• Task directions:
When the string "Care" is part of a line below, that line should be copied.

• Source information:
#####
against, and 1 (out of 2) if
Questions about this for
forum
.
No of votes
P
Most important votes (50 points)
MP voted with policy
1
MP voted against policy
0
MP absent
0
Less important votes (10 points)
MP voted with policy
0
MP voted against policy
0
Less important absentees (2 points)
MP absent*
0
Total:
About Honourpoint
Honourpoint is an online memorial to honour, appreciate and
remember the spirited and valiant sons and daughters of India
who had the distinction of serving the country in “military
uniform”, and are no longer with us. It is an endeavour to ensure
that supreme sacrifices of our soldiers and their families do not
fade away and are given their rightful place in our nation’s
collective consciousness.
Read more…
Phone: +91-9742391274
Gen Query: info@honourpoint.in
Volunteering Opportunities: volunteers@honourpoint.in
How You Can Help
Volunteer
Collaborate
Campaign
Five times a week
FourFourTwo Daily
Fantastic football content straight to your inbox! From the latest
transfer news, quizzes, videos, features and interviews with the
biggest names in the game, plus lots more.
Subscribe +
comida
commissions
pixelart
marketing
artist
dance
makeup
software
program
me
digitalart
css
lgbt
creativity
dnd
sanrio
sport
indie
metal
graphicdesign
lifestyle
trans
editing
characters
#####
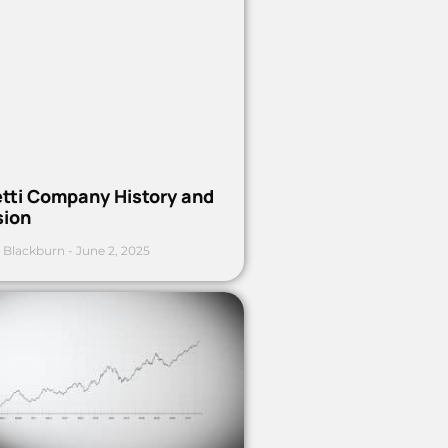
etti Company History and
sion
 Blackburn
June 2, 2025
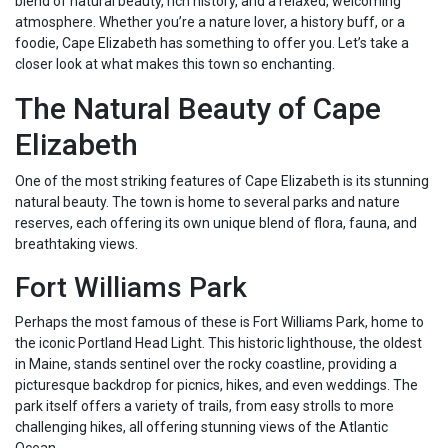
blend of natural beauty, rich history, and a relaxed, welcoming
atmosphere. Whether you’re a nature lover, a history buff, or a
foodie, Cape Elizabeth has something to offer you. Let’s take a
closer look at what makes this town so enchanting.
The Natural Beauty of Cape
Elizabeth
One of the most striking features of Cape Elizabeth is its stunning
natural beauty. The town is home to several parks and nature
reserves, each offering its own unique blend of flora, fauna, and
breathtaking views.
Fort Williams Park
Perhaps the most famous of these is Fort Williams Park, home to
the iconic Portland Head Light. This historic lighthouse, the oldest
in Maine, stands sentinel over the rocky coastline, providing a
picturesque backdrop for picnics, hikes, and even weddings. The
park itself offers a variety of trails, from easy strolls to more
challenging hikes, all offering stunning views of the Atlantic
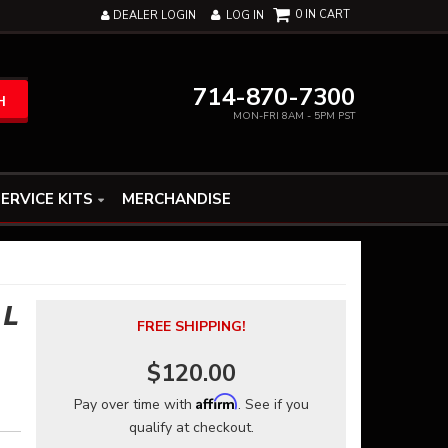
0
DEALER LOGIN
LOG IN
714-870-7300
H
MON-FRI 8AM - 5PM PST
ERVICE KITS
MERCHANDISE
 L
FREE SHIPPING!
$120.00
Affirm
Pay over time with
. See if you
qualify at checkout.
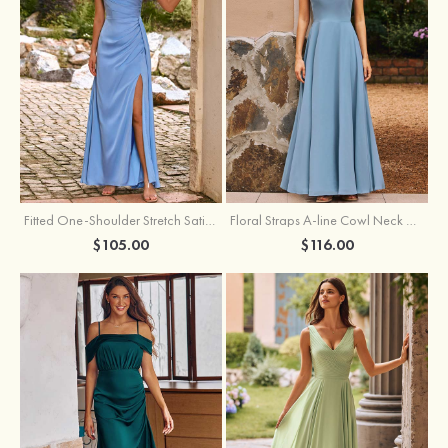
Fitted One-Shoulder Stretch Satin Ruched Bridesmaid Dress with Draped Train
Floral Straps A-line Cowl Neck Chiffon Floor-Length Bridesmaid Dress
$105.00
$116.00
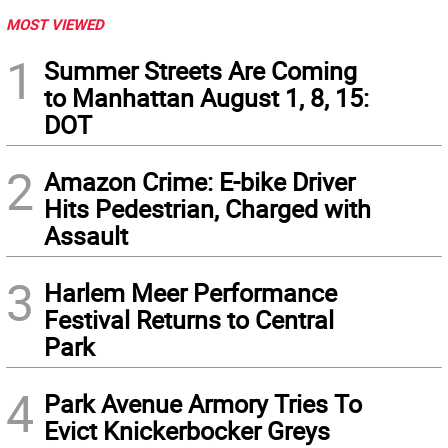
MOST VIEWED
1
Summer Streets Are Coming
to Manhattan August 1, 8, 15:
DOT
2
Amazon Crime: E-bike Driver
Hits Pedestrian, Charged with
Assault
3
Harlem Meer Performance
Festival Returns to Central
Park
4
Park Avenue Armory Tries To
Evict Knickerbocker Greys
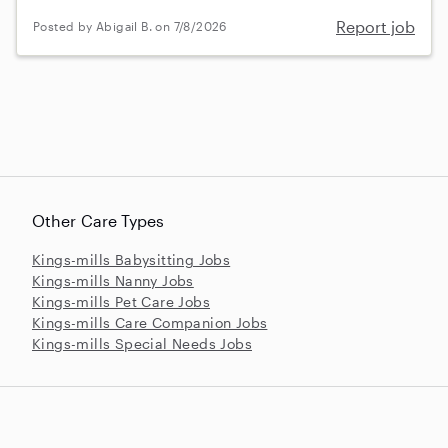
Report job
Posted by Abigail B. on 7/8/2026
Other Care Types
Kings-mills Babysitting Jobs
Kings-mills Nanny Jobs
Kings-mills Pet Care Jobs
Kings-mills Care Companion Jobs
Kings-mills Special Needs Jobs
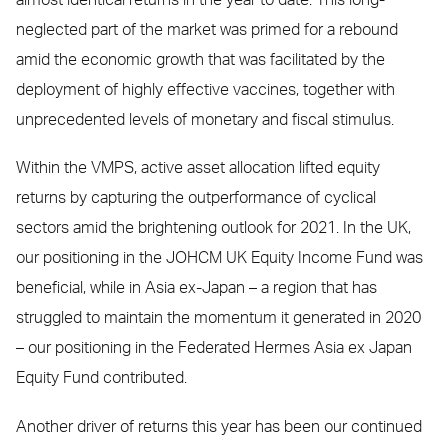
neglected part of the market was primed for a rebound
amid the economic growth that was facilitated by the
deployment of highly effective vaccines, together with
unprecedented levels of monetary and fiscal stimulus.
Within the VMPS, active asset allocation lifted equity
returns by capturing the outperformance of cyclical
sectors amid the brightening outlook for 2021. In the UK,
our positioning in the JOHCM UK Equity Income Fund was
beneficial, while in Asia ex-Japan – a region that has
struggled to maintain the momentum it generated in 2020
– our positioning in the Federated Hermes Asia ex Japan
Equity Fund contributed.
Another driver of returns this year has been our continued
#####
• Answer for this exercise:
Other Care Types
Kings-mills Pet Care Jobs
Kings-mills Care Companion Jobs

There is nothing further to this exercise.